**TASK OBJECTIVE:**
From the line containing "Solusinya, coba gabungkan" to the final line of the material below, return every line exactly. Do not include pictures.

**DATA EXTRACT:**
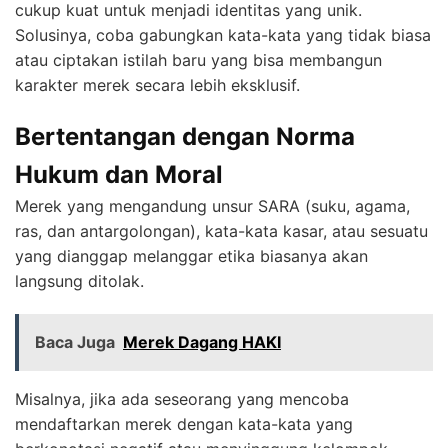
cukup kuat untuk menjadi identitas yang unik.
Solusinya, coba gabungkan kata-kata yang tidak biasa
atau ciptakan istilah baru yang bisa membangun
karakter merek secara lebih eksklusif.
Bertentangan dengan Norma
Hukum dan Moral
Merek yang mengandung unsur SARA (suku, agama,
ras, dan antargolongan), kata-kata kasar, atau sesuatu
yang dianggap melanggar etika biasanya akan
langsung ditolak.
Baca Juga
Merek Dagang HAKI
Misalnya, jika ada seseorang yang mencoba
mendaftarkan merek dengan kata-kata yang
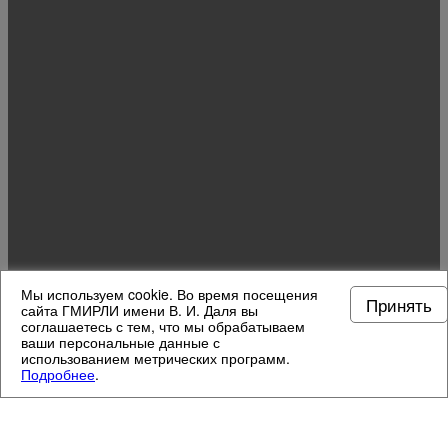
Мы используем cookie. Во время посещения
Принять
сайта ГМИРЛИ имени В. И. Даля вы
соглашаетесь с тем, что мы обрабатываем
ваши персональные данные с
использованием метрических программ.
Подробнее
.
МУЗЕЙНЫЕ ОТДЕЛЫ
4
/
13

**TASK OUTPUT:**
Solusinya, coba gabungkan kata-kata yang tidak biasa
atau ciptakan istilah baru yang bisa membangun
karakter merek secara lebih eksklusif.
Bertentangan dengan Norma
Hukum dan Moral
Merek yang mengandung unsur SARA (suku, agama,
ras, dan antargolongan), kata-kata kasar, atau sesuatu
yang dianggap melanggar etika biasanya akan
langsung ditolak.
Baca Juga
Merek Dagang HAKI
Misalnya, jika ada seseorang yang mencoba
mendaftarkan merek dengan kata-kata yang
Мы используем cookie. Во время посещения
Принять
сайта ГМИРЛИ имени В. И. Даля вы
соглашаетесь с тем, что мы обрабатываем
ваши персональные данные с
использованием метрических программ.
Подробнее
.
МУЗЕЙНЫЕ ОТДЕЛЫ
4
/
13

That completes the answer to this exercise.